◆ Records for this task:

* * *

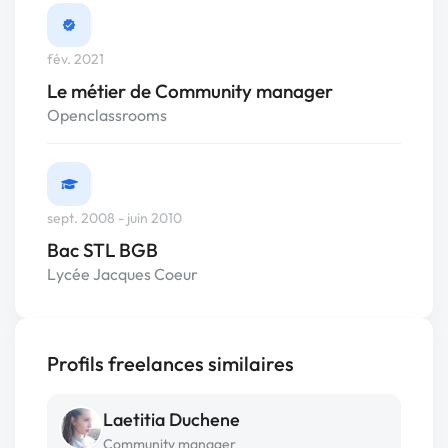
fév. 2021
Le métier de Community manager
Openclassrooms
sept. 2008 - juin 2010
Bac STL BGB
Lycée Jacques Coeur
Profils freelances similaires
Laetitia Duchene
Community manager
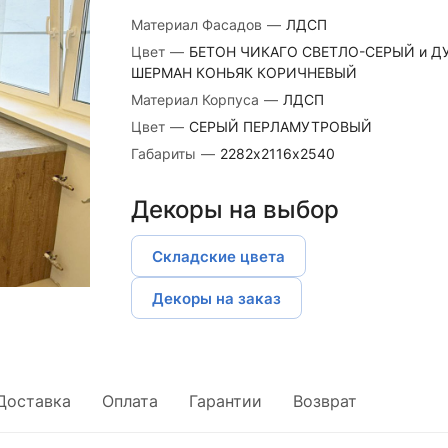
Материал Фасадов
—
ЛДСП
Цвет
—
БЕТОН ЧИКАГО СВЕТЛО-СЕРЫЙ и Д
ШЕРМАН КОНЬЯК КОРИЧНЕВЫЙ
Материал Корпуса
—
ЛДСП
Цвет
—
СЕРЫЙ ПЕРЛАМУТРОВЫЙ
Габариты
—
2282х2116х2540
Декоры на выбор
Складские цвета
Декоры на заказ
Доставка
Оплата
Гарантии
Возврат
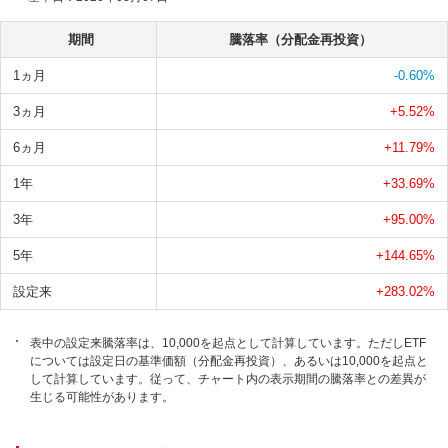
期間
騰落率（分配金再投資）
1ヵ月
-0.60
%
3ヵ月
+5.52
%
6ヵ月
+11.79
%
1年
+33.69
%
3年
+95.00
%
5年
+144.65
%
設定来
+283.02
%
表中の設定来騰落率は、10,000を起点として計算しています。ただしETF
については設定日の基準価額（分配金再投資）、あるいは10,000を起点と
して計算しています。従って、チャート内の表示期間の騰落率との差異が
生じる可能性があります。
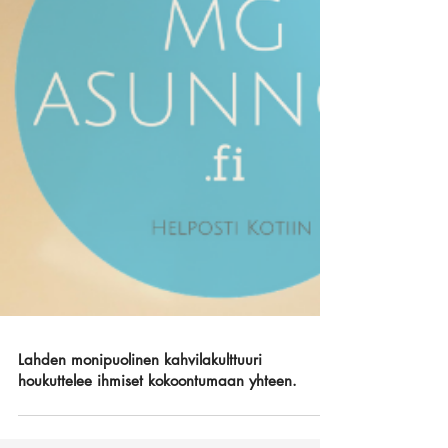
Lahden monipuolinen kahvilakulttuuri
houkuttelee ihmiset kokoontumaan yhteen.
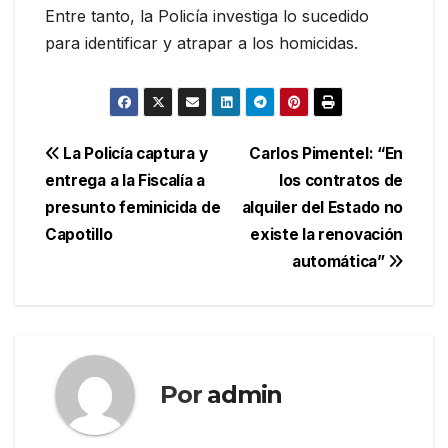
Entre tanto, la Policía investiga lo sucedido
para identificar y atrapar a los homicidas.
Navegación
La Policía captura y
Carlos Pimentel: “En
entrega a la Fiscalía a
los contratos de
de
presunto feminicida de
alquiler del Estado no
entradas
Capotillo
existe la renovación
automática”
Por
admin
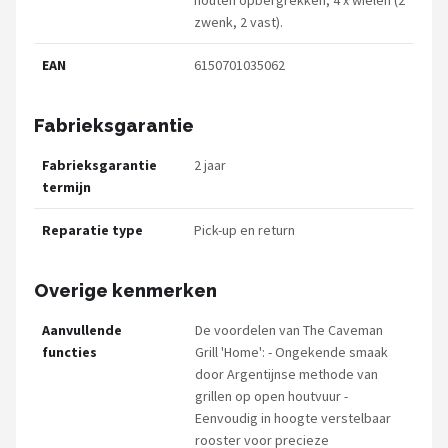
houten opbergrekken, 4 x wielen (2
zwenk, 2 vast).
EAN
6150701035062
Fabrieksgarantie
Fabrieksgarantie
2 jaar
termijn
Reparatie type
Pick-up en return
Overige kenmerken
Aanvullende
De voordelen van The Caveman
functies
Grill 'Home': - Ongekende smaak
door Argentijnse methode van
grillen op open houtvuur -
Eenvoudig in hoogte verstelbaar
rooster voor precieze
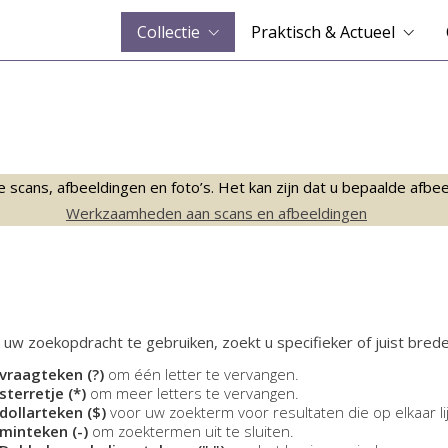
Collectie
Praktisch & Actueel
ans, afbeeldingen en foto’s. Het kan zijn dat u bepaalde afbeeld
Werkzaamheden aan scans en afbeeldingen
 uw zoekopdracht te gebruiken, zoekt u specifieker of juist brede
vraagteken (?)
om één letter te vervangen.
sterretje (*)
om meer letters te vervangen.
dollarteken ($)
voor uw zoekterm voor resultaten die op elkaar li
minteken (-)
om zoektermen uit te sluiten.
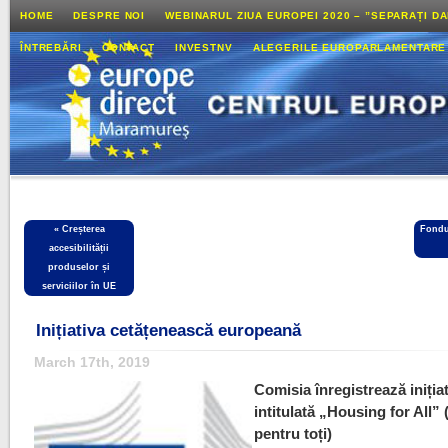
HOME
DESPRE NOI
WEBINARUL ZIUA EUROPEI 2020 – ”SEPARAȚI D
ÎNTREBĂRI
CONTACT
INVESTNV
ALEGERILE EUROPARLAMENTARE
«
Creșterea
Fondu
accesibilității
produselor și
serviciilor în UE
Inițiativa cetățenească europeană
March 17th, 2019
Comisia înregistrează iniția
intitulată „Housing for All”
pentru toți)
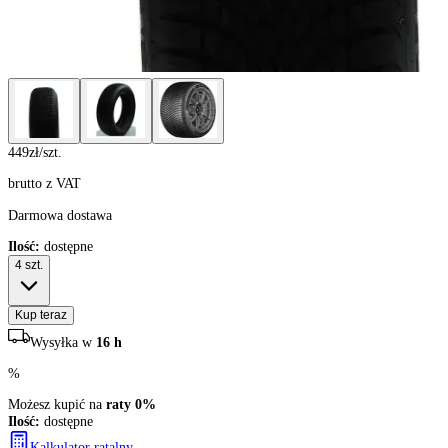
449
zł/szt.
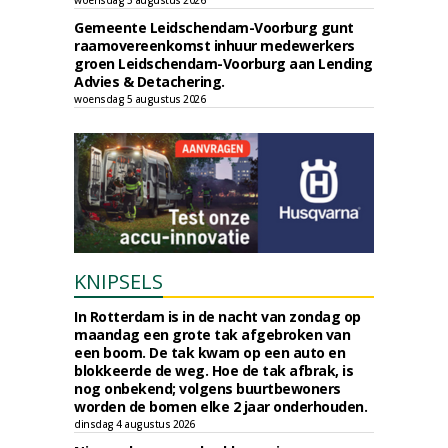
woensdag 5 augustus 2026
Gemeente Leidschendam-Voorburg gunt
raamovereenkomst inhuur medewerkers
groen Leidschendam-Voorburg aan Lending
Advies & Detachering.
woensdag 5 augustus 2026
KNIPSELS
In Rotterdam is in de nacht van zondag op
maandag een grote tak afgebroken van
een boom. De tak kwam op een auto en
blokkeerde de weg. Hoe de tak afbrak, is
nog onbekend; volgens buurtbewoners
worden de bomen elke 2 jaar onderhouden.
dinsdag 4 augustus 2026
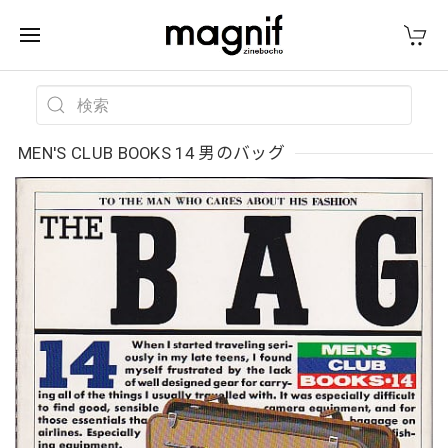
MEN'S CLUB BOOKS 14 男のバッグ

* * *

◆ Brief: What lines in the entries contain "Материал"? Report each one by copying it.

◆ Expected answer:
Материал Фасадов
Материал Корпуса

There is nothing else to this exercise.